On est bien loin de l’époque où Alain Krivine avait droit à une émission de télévision par an, s’il était bien sage.

On est bien loin de l’époque où la LCR ne pouvait se présenter aux élections présidentielles, faute d’avoir recueilli les 500 signatures de maires, comme cela leur arriva en 1981 ou en 1995. Cela lui donnait l’impression de gêner vraiment le pouvoir.

Aujourd’hui, c’est grâce au PS que le facteur a pu se présenter en 2002 et en 2007.
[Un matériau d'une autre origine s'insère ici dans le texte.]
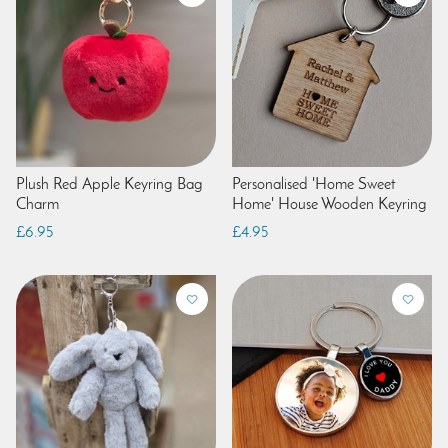
Plush Red Apple Keyring Bag
Personalised 'Home Sweet
Charm
Home' House Wooden Keyring
£6.95
£4.95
Depuis 2002, les dirigeants de la section française de la IVe internationale ont eu une inspiration de génie : remplacer l’indéboulonnable Krivine par le jeune facteur de Neuilly, militant talentueux, redoutable bateleur d’estrade, et nouveau chouchou des médias. Talentueux, Olivier Besancenot l’est pour dénoncer les injustices sociales, et mettre en avant les immenses profits des entreprises du Cac 40, avec un sens de la formule et de la répartie qui font un malheur sur les plateaux de télévision. Il sait également être présent quand une entreprise est occupée, et trouver les mots pour encourager les grévistes à continuer leur action. Sa jeunesse et sa fraîcheur séduisent.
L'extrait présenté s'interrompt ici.